I think most of us would agree that the years we spent together so long ago were the years we spent forming our characters, for better or for worse. It was on each other that we experimented with a wide array of things—many of them better left to lay silent in the past.

Bobby, (he goes by Bob, these days), popped up on a recent Google search. As it was with Steve Means, a mutual friend, I do recall some things about Dillard I am sure that today’s Bob Dillard would rather not revisit—things of a juvenile nature. “Dillard” as he was known to most of us, was the gregarious kid, the one we elected to a lot of class popularity offices. If you still have one of our 1963 yearbooks, you will see Dillard pictured in nearly every club picture in that book…and he was even a member of some of those clubs! I think he saw picture day as a good opportunity to take the day off from classes, giving the excuse that he had to have his club picture taken...and taken...and taken again. One of the things we learned early in life was that the “authorities” often lacked the resources or the will to check the validity of every claim we might make. So we learned that a little BS went a long way...and in the art of BS, Bobby was very gifted.

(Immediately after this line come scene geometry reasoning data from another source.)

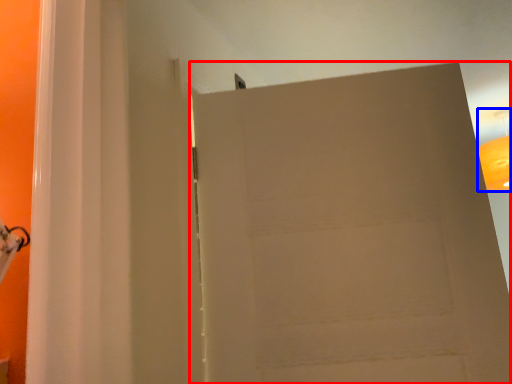 Question: Which object is further to the camera taking this photo, door (highlighted by a red box) or lamp (highlighted by a blue box)?

Choices:
 (A) door
 (B) lamp

Answer: (B) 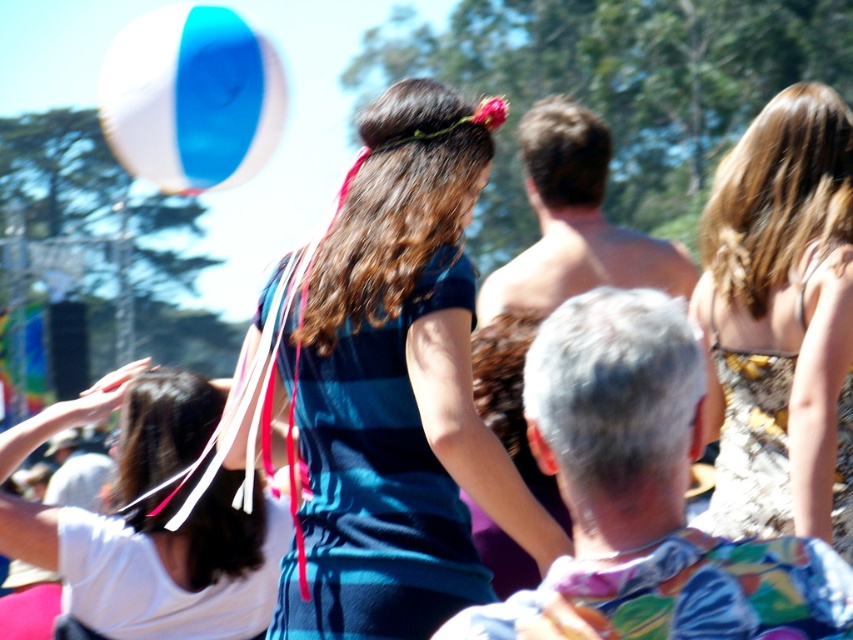 You are standing in the crowd at the festival and want to get a better view of the performance. You notice the brown textured dress at center and the white fabric headband at upper left. Which object is closer to you so you can decide where to move?

The brown textured dress at center is closer to the viewer than the white fabric headband at upper left, so you should move towards the brown textured dress at center to get a better view.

Bob’s returns on my recent Google search included a 300-word email he had written to an online writer, who in turn posted it to the net. Dillard made a few Dillard-like statements in his message that indicate to me that he is not much different than the kid I recall, which on balance was a pretty good kid. His message started with, “my name is Bob Dillard and I’m in Fort Davis– just happened on your well done website and wanted to make a suggestion, one you might file in the big-damn-deal category.”

There followed something over 250-words registering Bob's understanding of the proper application of “Fort” or “Ft.” when referring to a place or an active military installation. In closing, Dillard wrote, “As for being on the web, we have just now gotten indoor plumbing so it may be a while before I can figure out how to do some of the things you are doing so capably.

That’s the “Dillard” I recall. Bob, if you stumble across this piece someday, be sure to read the next post, “More Damn Technology.”
Adios

3 comments:

Mike said...

Dillard was full of it. Good kid.

Tate said...

Dillard was the one who came up with that 1934 one-ton flat bed ford truck that we partially outfitted from the local road construction project. I don't think we ever found a muffler for that thing.

Gus said...

I traded some emails with Bob recently. They were some of the funniest, briefest information exchanges I've seen in recent memory. All Bob, and sharp as a tack.